BRIEF:
In the records that follow, show each line where the word "account" is present.

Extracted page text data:

---*---

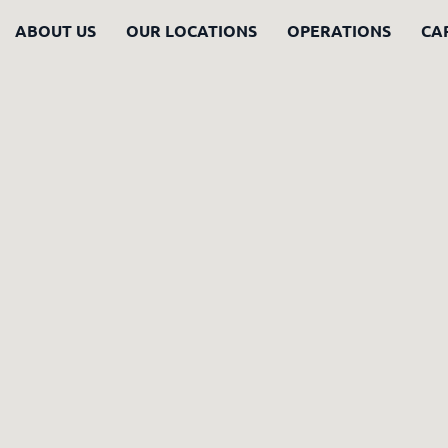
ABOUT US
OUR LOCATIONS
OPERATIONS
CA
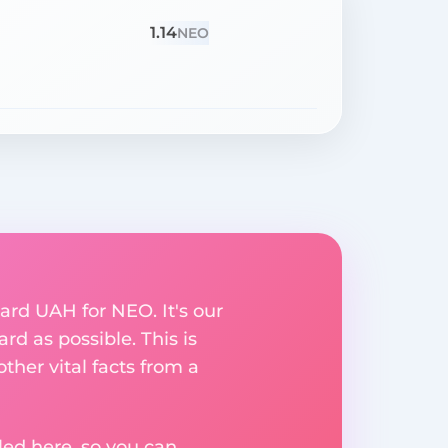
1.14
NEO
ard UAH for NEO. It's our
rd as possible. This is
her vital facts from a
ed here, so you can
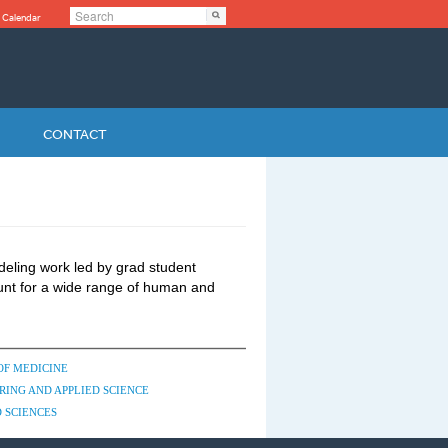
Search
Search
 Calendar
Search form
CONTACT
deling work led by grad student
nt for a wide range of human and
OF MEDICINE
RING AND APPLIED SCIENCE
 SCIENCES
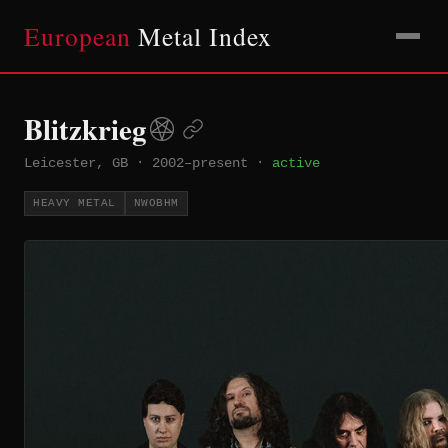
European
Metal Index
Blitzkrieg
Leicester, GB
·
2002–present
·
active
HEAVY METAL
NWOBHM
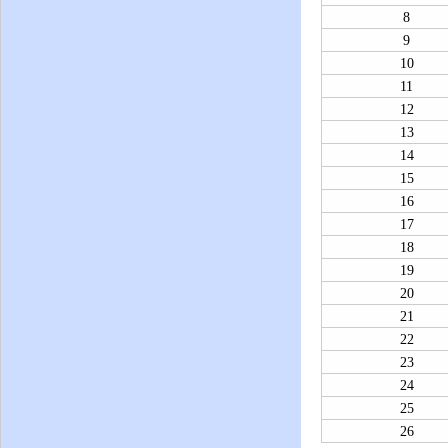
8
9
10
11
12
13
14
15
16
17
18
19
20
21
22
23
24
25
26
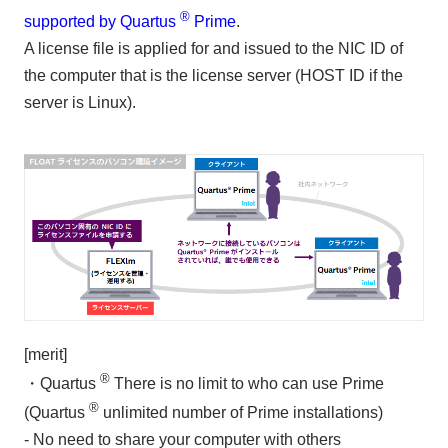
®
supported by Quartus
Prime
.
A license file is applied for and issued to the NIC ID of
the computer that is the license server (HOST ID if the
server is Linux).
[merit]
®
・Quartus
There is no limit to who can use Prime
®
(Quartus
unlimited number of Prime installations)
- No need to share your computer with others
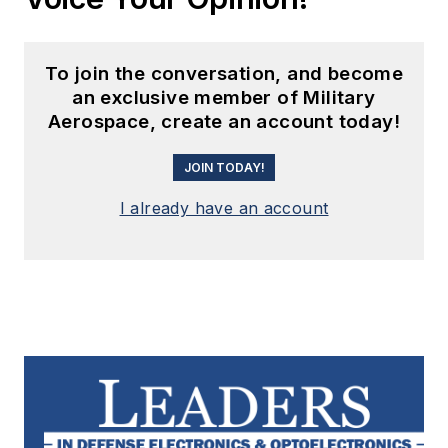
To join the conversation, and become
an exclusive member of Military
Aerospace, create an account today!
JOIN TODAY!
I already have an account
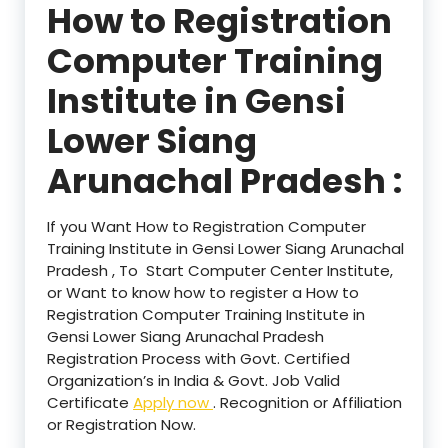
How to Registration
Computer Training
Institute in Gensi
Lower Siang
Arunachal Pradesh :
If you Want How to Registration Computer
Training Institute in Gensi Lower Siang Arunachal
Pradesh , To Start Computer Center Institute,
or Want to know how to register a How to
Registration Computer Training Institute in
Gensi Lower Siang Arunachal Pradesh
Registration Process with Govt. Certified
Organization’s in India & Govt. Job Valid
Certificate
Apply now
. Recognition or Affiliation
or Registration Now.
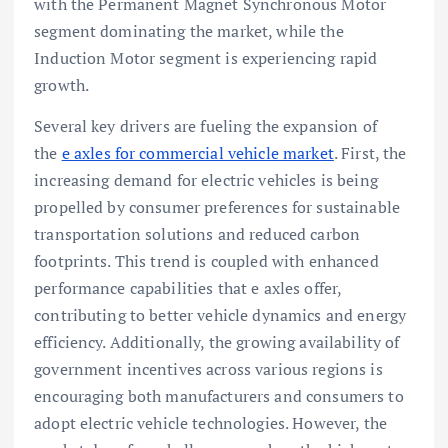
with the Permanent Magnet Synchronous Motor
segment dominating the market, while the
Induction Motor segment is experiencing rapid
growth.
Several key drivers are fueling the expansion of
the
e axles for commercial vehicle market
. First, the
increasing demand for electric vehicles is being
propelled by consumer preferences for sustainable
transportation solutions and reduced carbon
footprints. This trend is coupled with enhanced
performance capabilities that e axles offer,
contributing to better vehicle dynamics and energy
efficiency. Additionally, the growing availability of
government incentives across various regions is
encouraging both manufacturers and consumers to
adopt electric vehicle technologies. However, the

---*---

PROBLEM SOLUTION:
Aerospace, create an account today!
I already have an account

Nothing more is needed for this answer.